PROBLEM STATEMENT: Reproduce each line of the entries that carries "Email".

(Beginning of INFORMATION SHOWN)

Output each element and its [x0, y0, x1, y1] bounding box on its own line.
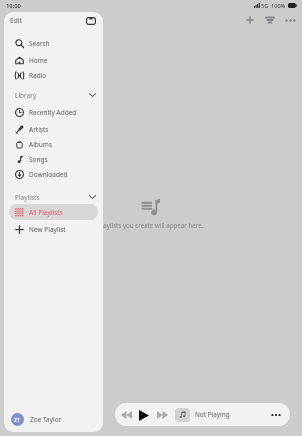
button[interactable]: Songs [9, 151, 98, 167]
button[interactable]: Add playlist [240, 10, 260, 30]
button[interactable]: New Playlist [9, 221, 98, 237]
button[interactable]: Hide sidebar [84, 14, 97, 27]
button[interactable]: Play [136, 407, 152, 423]
button[interactable]: Search [9, 35, 98, 51]
button[interactable]: Home [9, 52, 98, 68]
button[interactable]: Radio [9, 67, 98, 83]
staticText: 100% [271, 2, 286, 10]
staticText: Home [29, 56, 48, 65]
staticText: New Playlist [29, 225, 66, 234]
staticText: Zoe Taylor [30, 415, 62, 424]
staticText: 5G [261, 2, 269, 10]
staticText: Library [15, 91, 37, 100]
button[interactable]: Previous track [118, 407, 134, 423]
button[interactable]: More options [269, 408, 283, 422]
button[interactable]: More options [280, 10, 300, 30]
staticText: 10:00 [6, 2, 21, 10]
staticText: Playlists [15, 193, 40, 202]
button[interactable]: Downloaded [9, 166, 98, 182]
staticText: Playlists you create will appear here. [98, 221, 204, 229]
button[interactable]: Library [15, 87, 96, 103]
button[interactable]: Next track [154, 407, 170, 423]
staticText: Recently Added [29, 108, 77, 117]
staticText: Artists [29, 125, 49, 134]
staticText: Downloaded [29, 170, 68, 179]
button[interactable]: Artists [9, 121, 98, 137]
button[interactable]: Recently Added [9, 104, 98, 120]
staticText: ZT [14, 416, 21, 423]
staticText: Edit [10, 16, 22, 25]
staticText: Not Playing [195, 410, 230, 419]
staticText: Search [29, 39, 50, 48]
button[interactable]: Playlists [15, 189, 96, 205]
button[interactable]: Sort and filter [260, 10, 280, 30]
staticText: All Playlists [29, 208, 63, 217]
staticText: Songs [29, 155, 48, 164]
button[interactable]: Edit [9, 16, 23, 25]
staticText: Albums [29, 140, 53, 149]
button[interactable]: Albums [9, 136, 98, 152]
button[interactable]: All Playlists [9, 204, 98, 220]
button[interactable]: ZT [11, 406, 97, 432]
staticText: Radio [29, 71, 47, 80]
button[interactable]: Previous track [115, 403, 290, 426]
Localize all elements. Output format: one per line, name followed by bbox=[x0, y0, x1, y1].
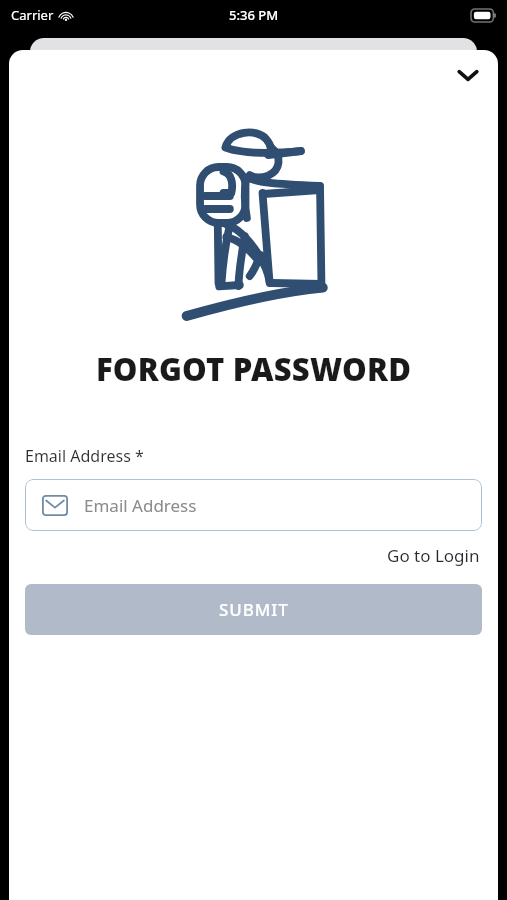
staticText: Carrier bbox=[11, 6, 54, 24]
staticText: Go to Login bbox=[387, 544, 480, 567]
staticText: 5:36 PM bbox=[229, 6, 279, 24]
button[interactable]: SUBMIT bbox=[25, 584, 482, 635]
staticText: Email Address bbox=[84, 494, 197, 517]
button[interactable]: Email Address bbox=[25, 479, 482, 531]
button[interactable]: Go to Login bbox=[385, 541, 482, 570]
staticText: SUBMIT bbox=[219, 598, 289, 621]
staticText: FORGOT PASSWORD bbox=[17, 348, 490, 390]
button[interactable]: Collapse bbox=[446, 53, 490, 97]
staticText: Email Address * bbox=[25, 445, 144, 467]
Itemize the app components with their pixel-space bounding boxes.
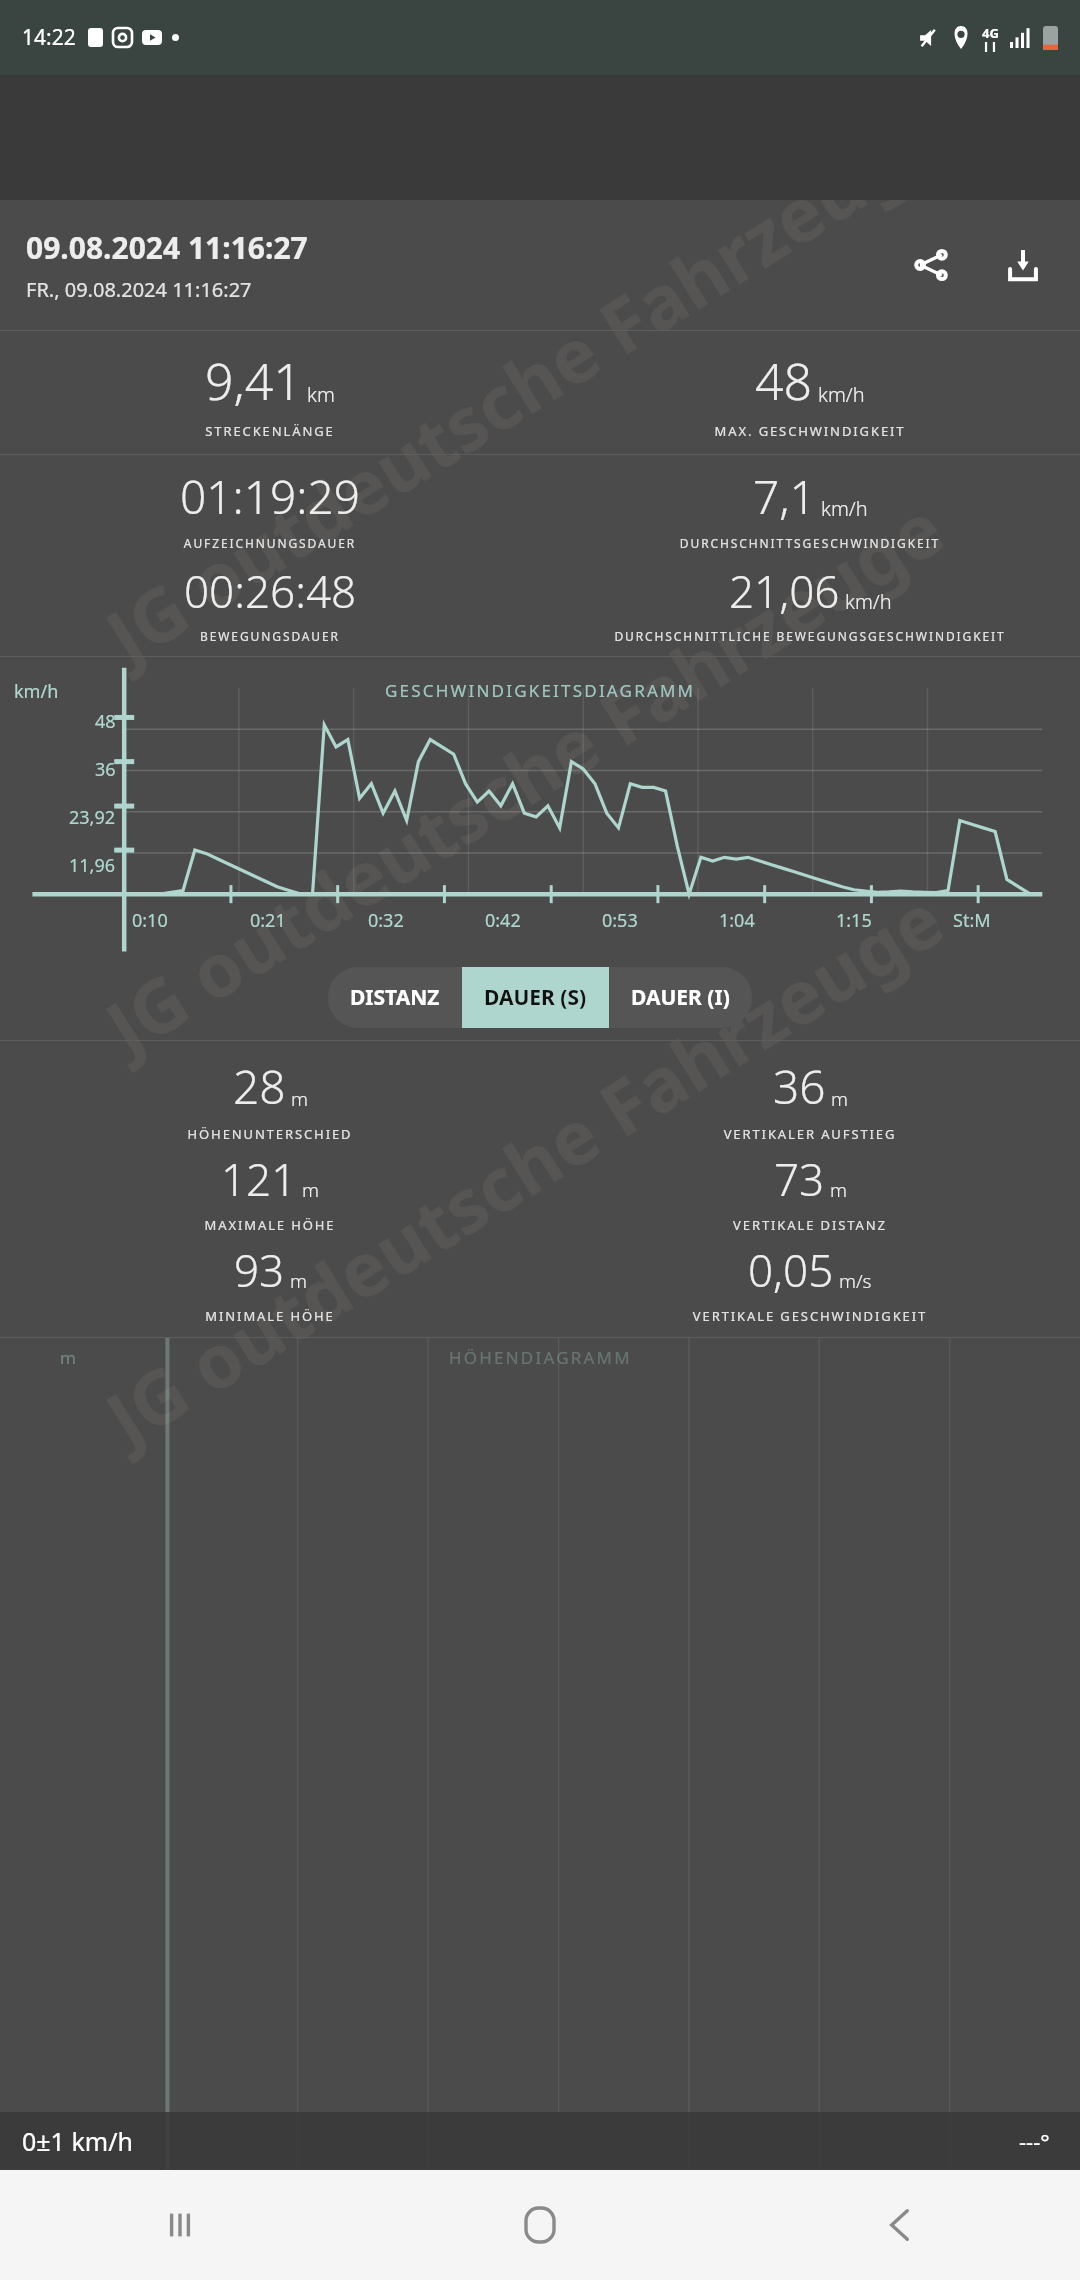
staticText: 7,1 (753, 465, 816, 528)
staticText: km/h (14, 679, 59, 704)
button[interactable]: 9,41 (0, 347, 540, 440)
staticText: km/h (818, 381, 865, 408)
staticText: 1:15 (836, 908, 953, 933)
staticText: m (290, 1268, 307, 1294)
staticText: 4G (982, 24, 999, 42)
staticText: 0:32 (368, 908, 485, 933)
staticText: 121 (221, 1149, 297, 1209)
button[interactable]: Share (900, 234, 962, 296)
button[interactable]: DAUER (S) (462, 967, 609, 1028)
button[interactable]: 36 (540, 1055, 1080, 1143)
button[interactable]: 00:26:48 (0, 561, 540, 644)
button[interactable]: Back (720, 2170, 1080, 2280)
staticText: m (302, 1177, 319, 1203)
button[interactable]: 73 (540, 1149, 1080, 1234)
staticText: AUFZEICHNUNGSDAUER (0, 535, 540, 551)
staticText: VERTIKALE DISTANZ (540, 1216, 1080, 1234)
staticText: 93 (234, 1240, 285, 1300)
staticText: m (291, 1086, 308, 1112)
staticText: MINIMALE HÖHE (0, 1307, 540, 1325)
staticText: ---° (1019, 2126, 1050, 2156)
staticText: 21,06 (729, 561, 840, 621)
staticText: VERTIKALER AUFSTIEG (540, 1125, 1080, 1143)
button[interactable]: DISTANZ (328, 967, 462, 1028)
staticText: 0±1 km/h (22, 2124, 133, 2158)
staticText: 73 (774, 1149, 825, 1209)
staticText: 36 (773, 1055, 826, 1118)
staticText: 0:53 (602, 908, 719, 933)
button[interactable]: 7,1 (546, 465, 1074, 551)
staticText: m/s (839, 1268, 872, 1294)
staticText: km/h (845, 588, 892, 615)
staticText: 23,92 (69, 805, 116, 830)
staticText: DURCHSCHNITTSGESCHWINDIGKEIT (546, 535, 1074, 551)
staticText: 09.08.2024 11:16:27 (26, 227, 308, 268)
staticText: FR., 09.08.2024 11:16:27 (26, 276, 252, 303)
staticText: km (307, 381, 335, 408)
staticText: km/h (821, 495, 868, 522)
staticText: 1:04 (719, 908, 836, 933)
staticText: 01:19:29 (180, 465, 361, 528)
staticText: 48 (755, 347, 813, 415)
button[interactable]: 01:19:29 (0, 465, 540, 551)
staticText: DURCHSCHNITTLICHE BEWEGUNGSGESCHWINDIGKE… (554, 628, 1066, 644)
staticText: GESCHWINDIGKEITSDIAGRAMM (385, 679, 696, 702)
button[interactable]: 48 (540, 347, 1080, 440)
staticText: MAXIMALE HÖHE (0, 1216, 540, 1234)
button[interactable]: Download (992, 234, 1054, 296)
button[interactable]: 21,06 (554, 561, 1066, 644)
staticText: 9,41 (205, 347, 302, 415)
staticText: m (830, 1177, 847, 1203)
staticText: JG outdeutsche Fahrzeuge (87, 86, 961, 685)
staticText: 11,96 (69, 853, 116, 878)
staticText: St:M (953, 908, 1070, 933)
staticText: m (60, 1346, 76, 1369)
button[interactable]: Home (360, 2170, 720, 2280)
staticText: VERTIKALE GESCHWINDIGKEIT (540, 1307, 1080, 1325)
button[interactable]: Recent apps (0, 2170, 360, 2280)
staticText: BEWEGUNGSDAUER (0, 628, 540, 644)
staticText: STRECKENLÄNGE (0, 422, 540, 440)
staticText: DAUER (S) (484, 983, 587, 1012)
staticText: 0,05 (748, 1240, 834, 1300)
staticText: DAUER (I) (631, 983, 730, 1012)
staticText: JG outdeutsche Fahrzeuge (87, 868, 961, 1467)
button[interactable]: 0,05 (540, 1240, 1080, 1325)
staticText: HÖHENUNTERSCHIED (0, 1125, 540, 1143)
button[interactable]: 121 (0, 1149, 540, 1234)
staticText: 0:21 (250, 908, 368, 933)
button[interactable]: DAUER (I) (609, 967, 752, 1028)
button[interactable]: 28 (0, 1055, 540, 1143)
staticText: 48 (95, 709, 116, 734)
staticText: HÖHENDIAGRAMM (449, 1346, 632, 1369)
staticText: 0:42 (485, 908, 602, 933)
staticText: JG outdeutsche Fahrzeuge (87, 477, 961, 1076)
staticText: 14:22 (22, 23, 76, 52)
staticText: DISTANZ (350, 983, 440, 1012)
staticText: 36 (95, 757, 116, 782)
staticText: m (831, 1086, 848, 1112)
staticText: 0:10 (132, 908, 250, 933)
staticText: 28 (233, 1055, 286, 1118)
staticText: 00:26:48 (184, 561, 357, 621)
button[interactable]: 93 (0, 1240, 540, 1325)
staticText: MAX. GESCHWINDIGKEIT (540, 422, 1080, 440)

(End of INFORMATION SHOWN)

RESULT OF THIS EXERCISE:
staticText: Email Address bbox=[84, 494, 197, 517]
button[interactable]: Email Address bbox=[25, 479, 482, 531]
staticText: Email Address * bbox=[25, 445, 144, 467]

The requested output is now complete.